HONORARY MENTION
Into Pieces
Guilherme Marcondes
The film Into Pieces is the result of a long-awaited collaboration between Guilherme Marcondes and Daniel Bueno. We both graduated from the same architecture school and we share the same interests: cartoons, illustration, design, animation, visual arts in general.
To create the story, we met in a bar, spread a lot of Bueno’s drawings over the table, drank a few beers and laughed imagining what could be happening inside those illustrations. They all have this mixed feeling, somewhere between pop cartoons and modernist art collage, and that definitely gave us a hint of the right mood for the film. We came up with a few gags and short scripts, and decided in the end to go on with the story of the guy trying to fit the pieces together, annoyed by the superhero. I thought a 30-second animation would be enough to do a test, but I couldn’t help making it twice that length. The animation process was so much fun and so engaging that I decided to go further and finish a short film. Since I was doing it alone, in my free time, it took me two months to complete it.

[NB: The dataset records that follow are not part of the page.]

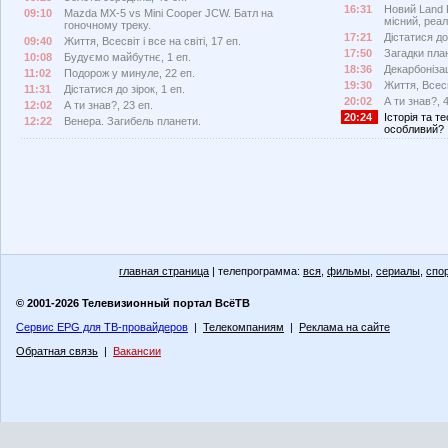
16:31
Новий Land 
09:10
Mazda MX-5 vs Mini Cooper JCW. Батл на
місний, реа
гоночному треку.
17:21
Дістатися до 
09:40
Життя, Всесвіт і все на світі, 17 еп.
17:50
Загадки пла
10:08
Будуємо майбутнє, 1 еп.
18:36
Декарбонізац
11:02
Подорож у минуле, 22 еп.
19:30
Життя, Всесві
11:31
Дістатися до зірок, 1 еп.
20:02
А ти знав?, 4
12:02
А ти знав?, 23 еп.
20:24
Історія та т
12:22
Венера. Загибель планети.
особливий?
главная страница
| телепрограмма:
вся
,
фильмы
,
сериалы
,
спо
© 2001-2026 Телевизионный портал ВсёТВ
Сервис EPG для ТВ-провайдеров
|
Телекомпаниям
|
Реклама на сайте
Обратная связь
|
Вакансии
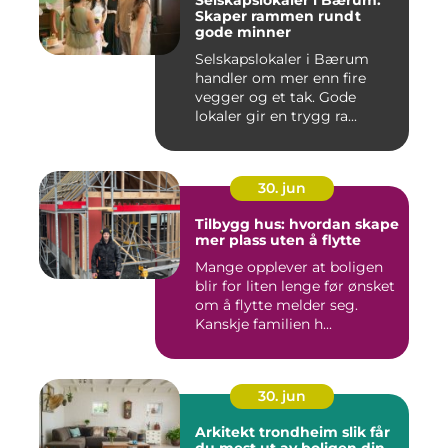
Selskapslokaler i Bærum:
Skaper rammen rundt
gode minner
Selskapslokaler i Bærum
handler om mer enn fire
vegger og et tak. Gode
lokaler gir en trygg ra...
30. jun
Tilbygg hus: hvordan skape
mer plass uten å flytte
Mange opplever at boligen
blir for liten lenge før ønsket
om å flytte melder seg.
Kanskje familien h...
30. jun
Arkitekt trondheim slik får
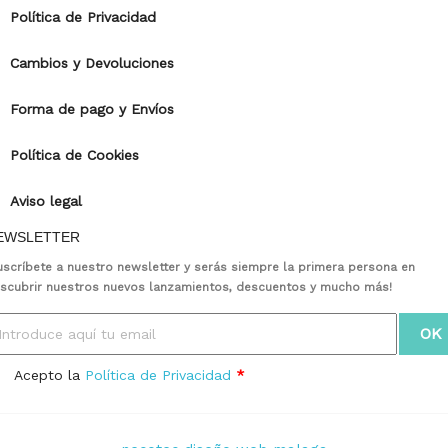
Política de Privacidad
Cambios y Devoluciones
Forma de pago y Envíos
Política de Cookies
Aviso legal
EWSLETTER
uscríbete a nuestro newsletter y serás siempre la primera persona en
scubrir nuestros nuevos lanzamientos, descuentos y mucho más!
Acepto la
Política de Privacidad
*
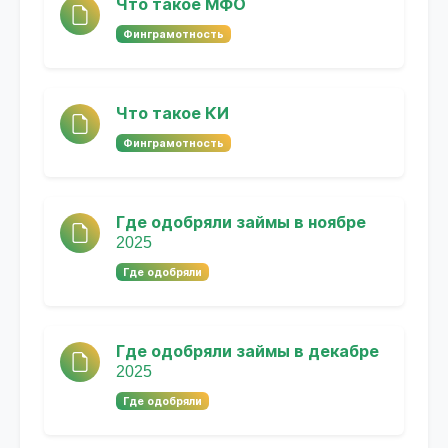
Что такое МФО
Финграмотность
Что такое КИ
Финграмотность
Где одобряли займы в ноябре
2025
Где одобряли
Где одобряли займы в декабре
2025
Где одобряли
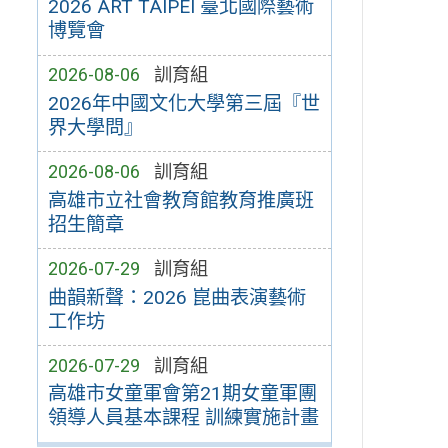
2026 ART TAIPEI 臺北國際藝術
博覽會
2026-08-06
訓育組
2026年中國文化大學第三屆『世
界大學問』
2026-08-06
訓育組
高雄市立社會教育館教育推廣班
招生簡章
2026-07-29
訓育組
曲韻新聲：2026 崑曲表演藝術
工作坊
2026-07-29
訓育組
高雄市女童軍會第21期女童軍團
領導人員基本課程 訓練實施計畫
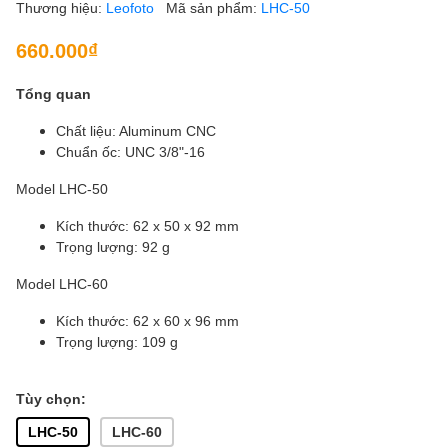
Thương hiệu:
Leofoto
Mã sản phẩm:
LHC-50
660.000₫
Tổng quan
Chất liệu: Aluminum CNC
Chuẩn ốc: UNC 3/8"-16
Model LHC-50
Kích thước: 62 x 50 x 92 mm
Trọng lượng: 92 g
Model LHC-60
Kích thước: 62 x 60 x 96 mm
Trọng lượng: 109 g
Tùy chọn:
LHC-50
LHC-60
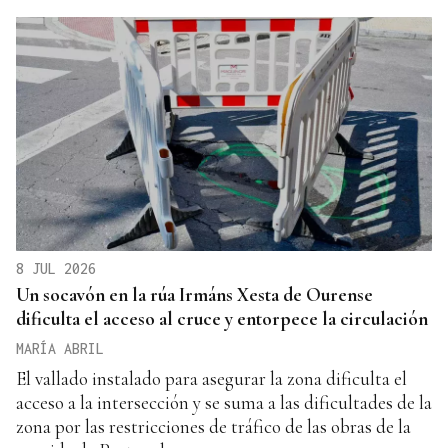
8 JUL 2026
Un socavón en la rúa Irmáns Xesta de Ourense
dificulta el acceso al cruce y entorpece la circulación
MARÍA ABRIL
El vallado instalado para asegurar la zona dificulta el
acceso a la intersección y se suma a las dificultades de la
zona por las restricciones de tráfico de las obras de la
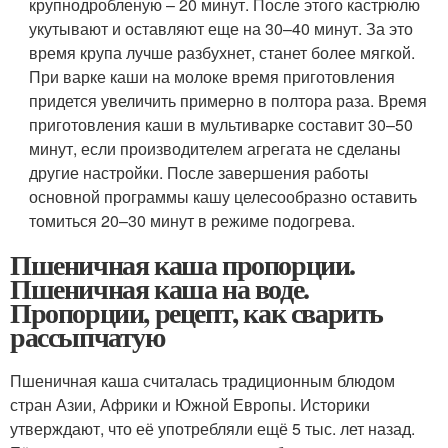
крупнодробленую – 20 минут. После этого кастрюлю
укутывают и оставляют еще на 30–40 минут. За это
время крупа лучше разбухнет, станет более мягкой.
При варке каши на молоке время приготовления
придется увеличить примерно в полтора раза. Время
приготовления каши в мультиварке составит 30–50
минут, если производителем агрегата не сделаны
другие настройки. После завершения работы
основной программы кашу целесообразно оставить
томиться 20–30 минут в режиме подогрева.
Пшеничная каша пропорции.
Пшеничная каша на воде.
Пропорции, рецепт, как сварить
рассыпчатую
Пшеничная каша считалась традиционным блюдом
стран Азии, Африки и Южной Европы. Историки
утверждают, что её употребляли ещё 5 тыс. лет назад.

Starting from the original illustration, I didn’t make any considerable visual changes to it apart from applying textures in the background. I even used the original colors and the portrait aspect composition, taking advantage of that for the downward tilt of the camera at the beginning. The process was to re-build the original illustration in After Effects from the layered Photoshop file Bueno sent me. Spreading the flat cut-outs in 3D space gave the film that so-called “2.5D” look. To round it off, Paulo Beto was responsible for the sound. For Into Pieces he mixed the most improbable samples, from animal sounds to audience claps. These insertions are unexpected but, at the same time, true to the meaning of the story. I really love the result.